I used to read Gould in Gawker, and I remember her pretty self-righteous post about her reasons for leaving Gawker. I wanted to give her the benefit of the doubt, both then and now, frankly, because she's a young woman who is writing, and I want to support that. I also want to make sure I'm not tearing her down as imaginary competition---not supporting her simply because it wasn't my name on the byline. But the Times piece is bad. Really, really bad. I couldn't read all of it yet, but the first half features her grasping at justification for blogging about her then-boyfriend even when he didn't want her to, "explaining" how she could write things about him that he specifically asked her not to. Uh, what?? Why on earth would you post something about your partner when he did not want you to?? I can't even envision a sound defense for that strategy. Those priorities are WACK.

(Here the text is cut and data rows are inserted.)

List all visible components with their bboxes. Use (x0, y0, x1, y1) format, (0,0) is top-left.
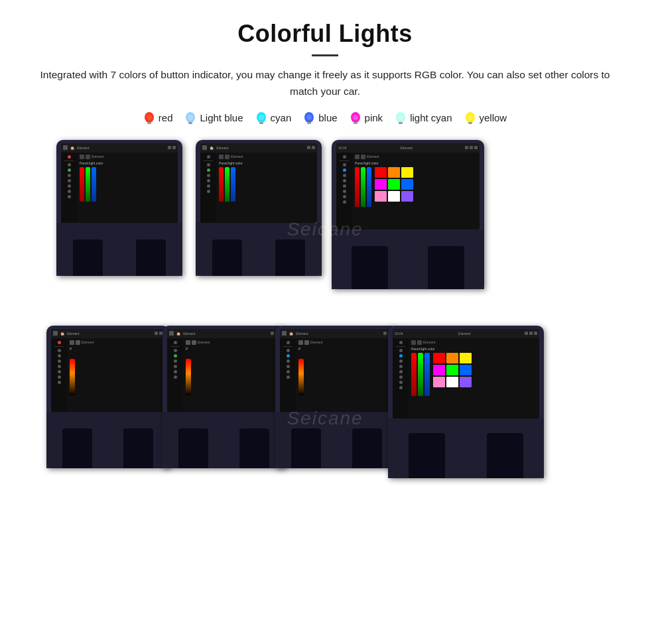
page-title: Colorful Lights (27, 20, 623, 48)
device-row2-4: 20:04 Element (388, 326, 544, 478)
svg-rect-4 (188, 122, 192, 124)
yellow-label: yellow (480, 112, 507, 123)
svg-point-17 (398, 115, 403, 120)
lightcyan-label: light cyan (410, 112, 452, 123)
svg-rect-19 (468, 122, 472, 124)
red-bulb-icon (143, 111, 155, 125)
device-rows: Seicane 🏠 Element (27, 140, 623, 511)
svg-point-5 (188, 115, 193, 120)
svg-rect-16 (399, 122, 403, 124)
svg-point-14 (353, 115, 358, 120)
color-red: red (143, 111, 173, 125)
device-row1-1: 🏠 Element (56, 140, 182, 276)
yellow-bulb-icon (464, 111, 476, 125)
row2: Seicane 🏠 Element (27, 326, 623, 511)
svg-rect-10 (307, 122, 311, 124)
svg-point-8 (259, 115, 264, 120)
device-row1-2: 🏠 Element (196, 140, 322, 276)
svg-rect-1 (147, 122, 151, 124)
color-blue: blue (303, 111, 337, 125)
color-lightblue: Light blue (184, 111, 243, 125)
svg-rect-13 (354, 122, 358, 124)
cyan-bulb-icon (255, 111, 267, 125)
description-text: Integrated with 7 colors of button indic… (27, 67, 623, 100)
color-cyan: cyan (255, 111, 292, 125)
color-labels: red Light blue cyan blue (27, 111, 623, 125)
lightblue-bulb-icon (184, 111, 196, 125)
page-container: Colorful Lights Integrated with 7 colors… (0, 0, 650, 525)
svg-rect-7 (259, 122, 263, 124)
device-row2-2: 🏠 Element (162, 326, 285, 468)
lightcyan-bulb-icon (395, 111, 407, 125)
svg-point-11 (306, 115, 312, 120)
device-row1-3: 20:04 Element (332, 140, 484, 289)
blue-bulb-icon (303, 111, 315, 125)
device-row2-1: 🏠 Element (46, 326, 169, 468)
pink-label: pink (365, 112, 383, 123)
blue-label: blue (318, 112, 337, 123)
title-divider (312, 54, 338, 56)
color-yellow: yellow (464, 111, 507, 125)
color-pink: pink (350, 111, 383, 125)
title-section: Colorful Lights (27, 20, 623, 56)
red-label: red (159, 112, 173, 123)
lightblue-label: Light blue (200, 112, 243, 123)
pink-bulb-icon (350, 111, 361, 125)
cyan-label: cyan (271, 112, 292, 123)
color-lightcyan: light cyan (395, 111, 452, 125)
row1: Seicane 🏠 Element (27, 140, 623, 319)
svg-point-20 (468, 115, 473, 120)
device-row2-3: 🏠 Element (275, 326, 398, 468)
svg-point-2 (147, 115, 152, 120)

Anyway, she goes on like that. And on.
The Times turned off the comments section at one point. It's back on now, which is interesting. In case you're wondering, the comments largely condemn the Times for providing Gould with a platform to write about herself, and for featuring such terrible pictures, and condemn Gould for bad writing and bad thinking, especially at a time when we need good writing and good thinking on so many things.
Why would they ever disable comments on this piece? I thought that was a mystery. Very un-bloggy and certainly un-Times, if you ask me.
In other news, I, too, did something kind of embarrassing this week. Peaches expressed a desire for cupcakes, and I thought, as a surprise for the sweetie, I shall bake him cupcakes! I picked the day, set aside the time, and tromped off to the store that afternoon for wrappers and butter. The thing is, in the baking aisle, right next to the cupcake wrappers, are boxes of mix. Cake mix.
And suddenly, being queasy and tired and not wanting to really bake, that cake mix looked really good. A great alternative to using tons of butter, too. So I did it. I made 24 cupcakes out of mix. And I made my own frosting, which was damn good. As a whole, fake cake, real frosting, the product is mixed. The texture is so spongy and strange. It's definitely inferior to real cake. But it did the job in a pinch. And the thing is, I haven't really mastered cupcakes on my own. My 1-2-3-4 Yellow Cake standby always burns a little on the edges in cupcake form. I thought I could try it with a Texas sheet cake recipe, but it seemed dicey.
I hope Emily Gould's next piece is like a really good cupcake--tasty at the beginning, but doesn't leave you feeling guilty and oversugared at the end. As it is, my fake cupcakes were better than her real article.